*WHAT TO WORK ON:*
Repeat all of the records word for word, but skip any picture.

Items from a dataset
# # # # # # #

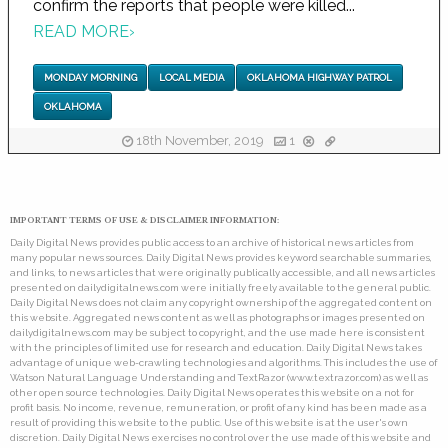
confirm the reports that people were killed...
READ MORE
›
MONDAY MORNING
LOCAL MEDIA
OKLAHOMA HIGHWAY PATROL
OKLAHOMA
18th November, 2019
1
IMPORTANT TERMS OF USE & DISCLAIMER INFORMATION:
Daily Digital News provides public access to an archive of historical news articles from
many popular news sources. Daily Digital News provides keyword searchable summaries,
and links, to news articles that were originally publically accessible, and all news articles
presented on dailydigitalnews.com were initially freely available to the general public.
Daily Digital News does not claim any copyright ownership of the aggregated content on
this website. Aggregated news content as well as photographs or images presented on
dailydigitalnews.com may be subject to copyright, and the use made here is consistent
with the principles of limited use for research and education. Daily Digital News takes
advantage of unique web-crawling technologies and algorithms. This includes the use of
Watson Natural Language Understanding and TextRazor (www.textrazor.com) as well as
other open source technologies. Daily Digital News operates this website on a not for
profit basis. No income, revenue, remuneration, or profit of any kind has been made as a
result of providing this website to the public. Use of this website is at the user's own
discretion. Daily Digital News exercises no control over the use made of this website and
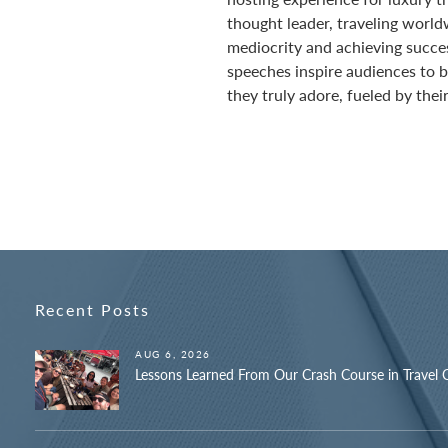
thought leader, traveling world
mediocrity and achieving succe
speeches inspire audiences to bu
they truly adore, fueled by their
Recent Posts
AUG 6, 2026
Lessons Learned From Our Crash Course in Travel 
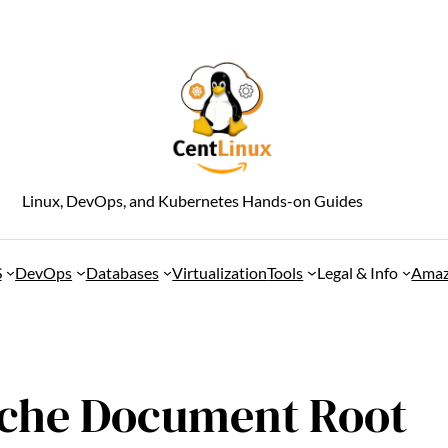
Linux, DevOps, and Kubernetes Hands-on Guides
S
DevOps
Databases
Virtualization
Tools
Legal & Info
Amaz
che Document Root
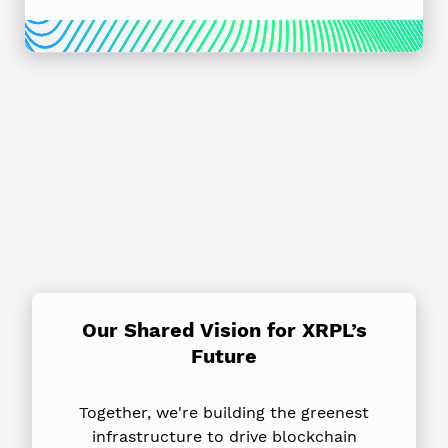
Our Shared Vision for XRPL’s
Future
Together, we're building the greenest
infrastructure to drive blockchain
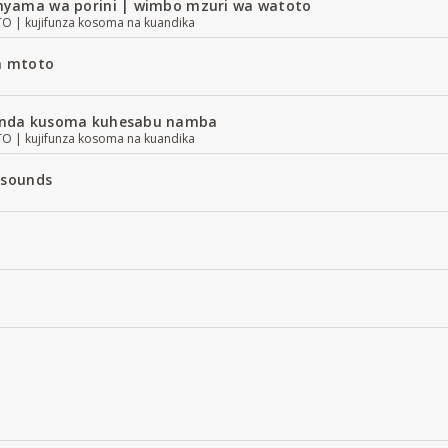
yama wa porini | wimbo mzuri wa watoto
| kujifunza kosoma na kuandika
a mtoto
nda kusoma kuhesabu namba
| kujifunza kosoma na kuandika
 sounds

# # # # # # #

*WRITTEN REPLY:*
confirm the reports that people were killed...
READ MORE
›
MONDAY MORNING
LOCAL MEDIA
OKLAHOMA HIGHWAY PATROL
OKLAHOMA
18th November, 2019
1
IMPORTANT TERMS OF USE & DISCLAIMER INFORMATION:
Daily Digital News provides public access to an archive of historical news articles from
many popular news sources. Daily Digital News provides keyword searchable summaries,
and links, to news articles that were originally publically accessible, and all news articles
presented on dailydigitalnews.com were initially freely available to the general public.
Daily Digital News does not claim any copyright ownership of the aggregated content on
this website. Aggregated news content as well as photographs or images presented on
dailydigitalnews.com may be subject to copyright, and the use made here is consistent
with the principles of limited use for research and education. Daily Digital News takes
advantage of unique web-crawling technologies and algorithms. This includes the use of
Watson Natural Language Understanding and TextRazor (www.textrazor.com) as well as
other open source technologies. Daily Digital News operates this website on a not for
profit basis. No income, revenue, remuneration, or profit of any kind has been made as a
result of providing this website to the public. Use of this website is at the user's own
discretion. Daily Digital News exercises no control over the use made of this website and
thought leader, traveling world
mediocrity and achieving succe
speeches inspire audiences to bu
they truly adore, fueled by their
Recent Posts
AUG 6, 2026
Lessons Learned From Our Crash Course in Travel 
Linux, DevOps, and Kubernetes Hands-on Guides
S
DevOps
Databases
Virtualization
Tools
Legal & Info
Amaz
che Document Root
Our Shared Vision for XRPL’s
Future
Together, we're building the greenest
infrastructure to drive blockchain
yama wa porini | wimbo mzuri wa watoto
| kujifunza kosoma na kuandika
a mtoto
nda kusoma kuhesabu namba
| kujifunza kosoma na kuandika
 sounds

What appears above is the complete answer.